Start of Available data

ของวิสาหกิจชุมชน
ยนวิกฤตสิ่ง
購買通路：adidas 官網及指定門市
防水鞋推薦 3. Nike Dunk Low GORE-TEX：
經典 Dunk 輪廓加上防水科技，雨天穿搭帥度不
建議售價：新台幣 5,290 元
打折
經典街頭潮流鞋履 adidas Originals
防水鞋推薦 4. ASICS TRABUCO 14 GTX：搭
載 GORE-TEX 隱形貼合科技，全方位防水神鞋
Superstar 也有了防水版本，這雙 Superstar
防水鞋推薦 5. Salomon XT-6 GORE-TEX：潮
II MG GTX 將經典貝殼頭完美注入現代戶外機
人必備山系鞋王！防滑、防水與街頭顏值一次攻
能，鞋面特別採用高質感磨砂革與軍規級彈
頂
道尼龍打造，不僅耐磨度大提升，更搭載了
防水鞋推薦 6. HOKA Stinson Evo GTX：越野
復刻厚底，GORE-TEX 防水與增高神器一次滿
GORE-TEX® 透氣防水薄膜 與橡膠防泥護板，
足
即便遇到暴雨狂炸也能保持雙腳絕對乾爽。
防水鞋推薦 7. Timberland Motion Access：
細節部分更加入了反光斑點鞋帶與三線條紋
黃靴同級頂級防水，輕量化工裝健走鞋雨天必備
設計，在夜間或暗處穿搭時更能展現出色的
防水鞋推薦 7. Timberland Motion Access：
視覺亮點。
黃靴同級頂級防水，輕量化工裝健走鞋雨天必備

End of Available data

> _Aim of the task_: All of the material, restated exactly, is the expected result.

> _Result of this task_:
ของวิสาหกิจชุมชน
ยนวิกฤตสิ่ง
購買通路：adidas 官網及指定門市
防水鞋推薦 3. Nike Dunk Low GORE-TEX：
經典 Dunk 輪廓加上防水科技，雨天穿搭帥度不
建議售價：新台幣 5,290 元
打折
經典街頭潮流鞋履 adidas Originals
防水鞋推薦 4. ASICS TRABUCO 14 GTX：搭
載 GORE-TEX 隱形貼合科技，全方位防水神鞋
Superstar 也有了防水版本，這雙 Superstar
防水鞋推薦 5. Salomon XT-6 GORE-TEX：潮
II MG GTX 將經典貝殼頭完美注入現代戶外機
人必備山系鞋王！防滑、防水與街頭顏值一次攻
能，鞋面特別採用高質感磨砂革與軍規級彈
頂
道尼龍打造，不僅耐磨度大提升，更搭載了
防水鞋推薦 6. HOKA Stinson Evo GTX：越野
復刻厚底，GORE-TEX 防水與增高神器一次滿
GORE-TEX® 透氣防水薄膜 與橡膠防泥護板，
足
即便遇到暴雨狂炸也能保持雙腳絕對乾爽。
防水鞋推薦 7. Timberland Motion Access：
細節部分更加入了反光斑點鞋帶與三線條紋
黃靴同級頂級防水，輕量化工裝健走鞋雨天必備
設計，在夜間或暗處穿搭時更能展現出色的
防水鞋推薦 7. Timberland Motion Access：
視覺亮點。
黃靴同級頂級防水，輕量化工裝健走鞋雨天必備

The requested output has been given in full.